With this elegant new tool Writers could collapse and expand complicated outlines, spell-check common everyday words, move great hunks of text around with ease, and rewrite and edit and rewrite and edit and rewrite and edit until our turgid prose incandesced with clarity, our White-Out and Highlighters calcified, and our Post-It notes stuck together in their own damp, drizzly Novembers.
And then, during a full-point upgrade, this Writer-friendly program began to change, adding features, embracing new users: repurposing itself from a tool for Writers, by which I mean novelists and essayists and playwrights and similar economically unnecessary warts on society, into a full-blown suite that promised something for everyone and provided, in the end, nothing much for anyone, at least not anyone from my small tribe.
With each advance of our once-favorite working environment, we Writers grew increasingly grim about the mouth, involuntarily pausing before coffin warehouses and bringing up the rear of every funeral we met; and it required a strong moral principle to prevent our artistic selves from deliberately stepping into the street, and methodically knocking a businessperson’s hat off.

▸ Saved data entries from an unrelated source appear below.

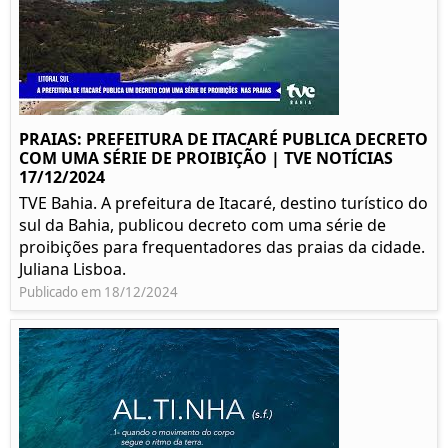
PRAIAS: PREFEITURA DE ITACARÉ PUBLICA DECRETO
COM UMA SÉRIE DE PROIBIÇÃO | TVE NOTÍCIAS
17/12/2024
TVE Bahia. A prefeitura de Itacaré, destino turístico do
sul da Bahia, publicou decreto com uma série de
proibições para frequentadores das praias da cidade.
Juliana Lisboa.
Publicado em 18/12/2024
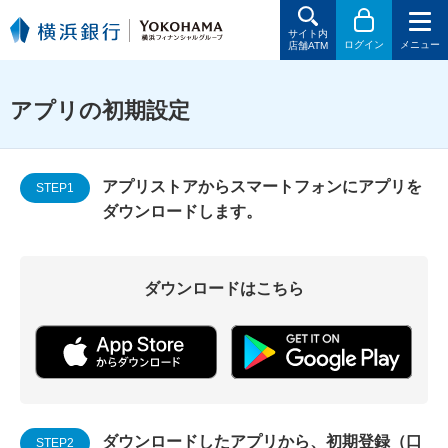
サイト内
ログイン
メニュー
店舗ATM
アプリの初期設定
アプリストアからスマートフォンにアプリを
STEP1
ダウンロードします。
ダウンロードはこちら
ダウンロードしたアプリから、初期登録（口
STEP2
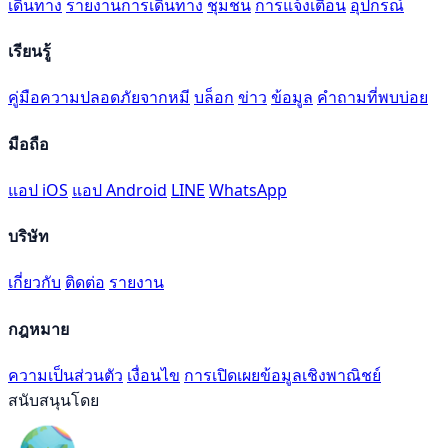
เดินทาง
รายงานการเดินทาง
ชุมชน
การแจ้งเตือน
อุปกรณ์
เรียนรู้
คู่มือความปลอดภัยจากหมี
บล็อก
ข่าว
ข้อมูล
คำถามที่พบบ่อย
มือถือ
แอป iOS
แอป Android
LINE
WhatsApp
บริษัท
เกี่ยวกับ
ติดต่อ
รายงาน
กฎหมาย
ความเป็นส่วนตัว
เงื่อนไข
การเปิดเผยข้อมูลเชิงพาณิชย์
สนับสนุนโดย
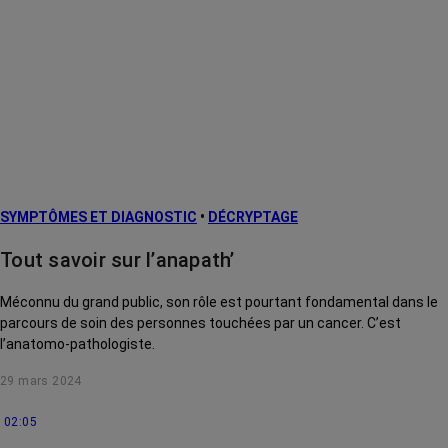
SYMPTÔMES ET DIAGNOSTIC
•
DÉCRYPTAGE
Tout savoir sur l’anapath’
Méconnu du grand public, son rôle est pourtant fondamental dans le
parcours de soin des personnes touchées par un cancer. C’est
l’anatomo-pathologiste.
29 mars 2024
02:05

And then Scrivener appeared, and we writers once again had our very own tool, designed by a writer for Writers, and we could leave Microsoft Word to the business world.
But soon the calls began–can we have this, can we have that, all the business world works this way, why can’t Scrivener, too?
Simply hearing all this talk of “enterprise” writing makes one want to take to the ship, as a substitute for pistol and ball, which I understand are frowned on these days, even as metaphors.